ぎゅっと左手をベアマンの脇腹に当ててあげた。これ以上この男に話をさせるなら、マスマス腸が押し出されかねない。
「…… どうなっている、説明しろ…」ベアマンが促す。
「…… 右肩から腕を失っているの… 顔、胸にかけて切り下げられてる… お腹も… 深い傷になってるの……」リリアが声を震わす。
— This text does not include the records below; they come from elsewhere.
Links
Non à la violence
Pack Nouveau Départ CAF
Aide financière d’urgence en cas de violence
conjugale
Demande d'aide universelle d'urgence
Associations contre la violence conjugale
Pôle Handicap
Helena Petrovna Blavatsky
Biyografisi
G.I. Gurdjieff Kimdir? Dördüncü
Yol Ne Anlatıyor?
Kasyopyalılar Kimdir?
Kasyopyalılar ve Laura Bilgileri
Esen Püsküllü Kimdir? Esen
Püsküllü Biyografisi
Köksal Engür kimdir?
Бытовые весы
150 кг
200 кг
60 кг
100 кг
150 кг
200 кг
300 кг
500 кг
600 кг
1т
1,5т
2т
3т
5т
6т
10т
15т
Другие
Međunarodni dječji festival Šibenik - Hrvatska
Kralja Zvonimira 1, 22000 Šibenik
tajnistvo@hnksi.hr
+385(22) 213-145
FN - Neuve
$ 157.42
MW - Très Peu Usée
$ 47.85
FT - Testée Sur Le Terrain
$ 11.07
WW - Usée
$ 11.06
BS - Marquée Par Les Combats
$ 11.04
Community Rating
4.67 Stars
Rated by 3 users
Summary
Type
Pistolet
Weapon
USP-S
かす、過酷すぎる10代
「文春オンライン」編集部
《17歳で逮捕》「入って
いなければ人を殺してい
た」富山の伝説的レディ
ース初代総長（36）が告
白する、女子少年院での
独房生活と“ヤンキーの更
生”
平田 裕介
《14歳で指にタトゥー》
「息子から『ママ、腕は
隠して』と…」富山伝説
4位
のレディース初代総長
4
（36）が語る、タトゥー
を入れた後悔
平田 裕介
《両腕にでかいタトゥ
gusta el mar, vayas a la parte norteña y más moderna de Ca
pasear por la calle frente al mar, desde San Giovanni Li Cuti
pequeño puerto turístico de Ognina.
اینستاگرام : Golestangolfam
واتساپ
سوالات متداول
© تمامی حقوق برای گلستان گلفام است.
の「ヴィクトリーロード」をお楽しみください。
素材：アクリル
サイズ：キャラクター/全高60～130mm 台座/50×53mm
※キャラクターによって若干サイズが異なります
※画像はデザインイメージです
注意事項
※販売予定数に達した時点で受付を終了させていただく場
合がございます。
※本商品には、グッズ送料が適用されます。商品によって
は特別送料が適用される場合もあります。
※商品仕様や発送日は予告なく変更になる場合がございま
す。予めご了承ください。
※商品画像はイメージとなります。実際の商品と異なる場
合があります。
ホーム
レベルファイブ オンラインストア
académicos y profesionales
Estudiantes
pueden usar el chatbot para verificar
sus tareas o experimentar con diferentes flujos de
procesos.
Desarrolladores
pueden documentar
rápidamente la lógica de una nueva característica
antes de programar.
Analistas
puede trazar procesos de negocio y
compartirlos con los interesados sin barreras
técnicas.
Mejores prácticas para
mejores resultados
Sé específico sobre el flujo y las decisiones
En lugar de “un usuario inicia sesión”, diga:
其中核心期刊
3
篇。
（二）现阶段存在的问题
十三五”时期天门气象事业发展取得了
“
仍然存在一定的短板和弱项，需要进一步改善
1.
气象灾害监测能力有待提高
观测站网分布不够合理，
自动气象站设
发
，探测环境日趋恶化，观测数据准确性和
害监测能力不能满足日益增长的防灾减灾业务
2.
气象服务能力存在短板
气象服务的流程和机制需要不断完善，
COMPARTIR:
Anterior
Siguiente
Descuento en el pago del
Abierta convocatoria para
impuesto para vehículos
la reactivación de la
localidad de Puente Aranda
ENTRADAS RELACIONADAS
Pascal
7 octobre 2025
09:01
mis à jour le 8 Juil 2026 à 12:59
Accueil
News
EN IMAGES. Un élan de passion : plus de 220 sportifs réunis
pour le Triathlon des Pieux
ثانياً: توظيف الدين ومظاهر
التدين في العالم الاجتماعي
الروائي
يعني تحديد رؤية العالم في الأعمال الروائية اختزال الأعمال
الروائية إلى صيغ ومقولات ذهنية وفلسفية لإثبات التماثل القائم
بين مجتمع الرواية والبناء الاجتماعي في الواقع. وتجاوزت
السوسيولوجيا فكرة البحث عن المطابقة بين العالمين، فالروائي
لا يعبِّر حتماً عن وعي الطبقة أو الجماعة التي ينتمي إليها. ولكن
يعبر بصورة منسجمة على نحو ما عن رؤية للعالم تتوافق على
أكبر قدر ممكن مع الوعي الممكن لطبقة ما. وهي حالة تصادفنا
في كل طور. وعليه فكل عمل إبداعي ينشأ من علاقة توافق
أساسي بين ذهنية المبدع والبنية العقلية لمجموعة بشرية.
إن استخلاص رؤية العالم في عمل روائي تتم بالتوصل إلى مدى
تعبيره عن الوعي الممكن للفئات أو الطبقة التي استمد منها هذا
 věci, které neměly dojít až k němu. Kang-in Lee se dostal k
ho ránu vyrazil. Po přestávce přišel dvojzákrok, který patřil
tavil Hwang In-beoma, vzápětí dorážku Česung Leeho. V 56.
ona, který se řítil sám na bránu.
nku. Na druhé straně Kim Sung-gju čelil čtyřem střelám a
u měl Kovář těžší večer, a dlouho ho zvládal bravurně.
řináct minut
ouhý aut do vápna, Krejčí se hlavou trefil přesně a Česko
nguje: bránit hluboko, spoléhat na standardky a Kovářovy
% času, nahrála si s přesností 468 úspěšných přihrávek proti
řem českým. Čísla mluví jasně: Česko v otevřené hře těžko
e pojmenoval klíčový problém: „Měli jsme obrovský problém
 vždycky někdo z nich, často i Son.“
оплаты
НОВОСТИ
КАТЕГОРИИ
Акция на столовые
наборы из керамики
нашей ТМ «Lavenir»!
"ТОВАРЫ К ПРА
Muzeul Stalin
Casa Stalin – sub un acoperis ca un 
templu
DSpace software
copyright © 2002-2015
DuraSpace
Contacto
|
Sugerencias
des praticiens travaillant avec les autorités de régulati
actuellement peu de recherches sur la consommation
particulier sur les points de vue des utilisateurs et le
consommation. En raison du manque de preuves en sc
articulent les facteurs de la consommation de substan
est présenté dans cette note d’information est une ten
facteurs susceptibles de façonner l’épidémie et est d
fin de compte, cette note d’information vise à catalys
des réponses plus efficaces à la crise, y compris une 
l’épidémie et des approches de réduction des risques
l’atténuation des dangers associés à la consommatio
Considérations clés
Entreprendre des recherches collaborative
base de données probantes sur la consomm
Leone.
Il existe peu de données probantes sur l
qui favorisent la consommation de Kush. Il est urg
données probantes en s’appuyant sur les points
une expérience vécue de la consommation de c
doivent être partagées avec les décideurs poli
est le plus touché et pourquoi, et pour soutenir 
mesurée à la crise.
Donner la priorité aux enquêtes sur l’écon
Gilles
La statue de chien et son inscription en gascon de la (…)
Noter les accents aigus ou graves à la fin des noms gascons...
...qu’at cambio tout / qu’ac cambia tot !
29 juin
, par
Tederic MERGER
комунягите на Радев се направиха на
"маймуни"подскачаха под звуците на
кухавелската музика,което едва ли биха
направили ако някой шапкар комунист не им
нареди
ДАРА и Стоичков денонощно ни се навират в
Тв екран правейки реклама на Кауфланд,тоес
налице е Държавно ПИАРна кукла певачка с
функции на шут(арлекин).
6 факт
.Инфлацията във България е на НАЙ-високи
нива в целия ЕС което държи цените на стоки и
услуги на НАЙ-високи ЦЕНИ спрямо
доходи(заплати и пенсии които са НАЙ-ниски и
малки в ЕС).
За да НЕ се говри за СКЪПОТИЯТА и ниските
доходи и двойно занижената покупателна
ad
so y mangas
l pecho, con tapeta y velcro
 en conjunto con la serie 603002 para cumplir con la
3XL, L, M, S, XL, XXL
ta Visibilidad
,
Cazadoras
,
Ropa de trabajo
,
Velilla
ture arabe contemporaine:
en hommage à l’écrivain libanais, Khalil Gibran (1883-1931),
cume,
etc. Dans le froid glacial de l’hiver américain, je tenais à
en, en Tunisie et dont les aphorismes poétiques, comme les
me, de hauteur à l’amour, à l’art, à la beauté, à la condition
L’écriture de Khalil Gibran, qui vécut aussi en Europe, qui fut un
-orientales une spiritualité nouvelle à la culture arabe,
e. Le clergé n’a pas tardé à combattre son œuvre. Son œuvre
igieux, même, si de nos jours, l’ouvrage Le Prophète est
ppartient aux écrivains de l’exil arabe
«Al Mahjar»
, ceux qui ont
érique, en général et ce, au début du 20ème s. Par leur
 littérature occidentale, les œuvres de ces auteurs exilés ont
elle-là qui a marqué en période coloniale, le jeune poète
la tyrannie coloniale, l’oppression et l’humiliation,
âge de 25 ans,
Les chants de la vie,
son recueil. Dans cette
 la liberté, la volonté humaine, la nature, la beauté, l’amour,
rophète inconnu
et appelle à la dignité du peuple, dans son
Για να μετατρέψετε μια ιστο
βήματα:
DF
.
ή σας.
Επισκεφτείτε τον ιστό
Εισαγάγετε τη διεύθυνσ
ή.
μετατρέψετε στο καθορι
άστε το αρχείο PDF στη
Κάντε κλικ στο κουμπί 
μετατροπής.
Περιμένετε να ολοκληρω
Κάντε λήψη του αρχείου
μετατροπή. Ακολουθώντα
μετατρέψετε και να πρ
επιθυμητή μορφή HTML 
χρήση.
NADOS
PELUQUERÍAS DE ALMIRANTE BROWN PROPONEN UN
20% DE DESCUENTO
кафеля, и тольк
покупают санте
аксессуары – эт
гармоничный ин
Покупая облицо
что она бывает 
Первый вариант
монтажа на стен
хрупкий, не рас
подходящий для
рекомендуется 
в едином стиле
「もうちょっと起こせ… 自分で確かめる… 血で目が… 腕が…案外痛くないもんだ… 脇腹……… あぁ…わかった…」
ベアマンは少し自分の体をみて再び仰向けになった。
「ねぇ… 当分苦しいけど回復は間に合うよ… つらいけど、冒険は終わるけど別な人生があるよ… そうしましょうよ…」リリアが言葉をかける。
「…… ここから回復か… 地獄だ… 治っても腕がない… ギルドに長年積み立てが…家族は当分なんとかなる…」
「なんで皆そんなに潔いの?… 残される人の事はどうでもいいの?」
「おまえ… 駆け出しか… 冒険者は冒険が終われば全て終わりだ… 苦しませるな… 幻想薬を…」
「お願い、一緒にお家帰ろうよ、家族の元に帰ろうよ… ねぇ…お願い…」
「素人が… 地獄を味合わせるのか?… 俺は助からん…お前の仕事は仲間を助けることだ… 敵を討ってくれ… くたばったのは誰だ?名前を聞いたか?」
リリアは振り返って倒れている男を見た。名前は聞けなかった。
「エルフの魔法衣の男よ…」
この男も苦しそうだ、少し幻想薬を飲ませるリリア。
「… エリオットか… 俺は… うぐうぅぅ…」
ベアマンは言いかけて突然苦痛に震えだした。全身に力が入りリリアの手に何かが押し出されるのが感じられる。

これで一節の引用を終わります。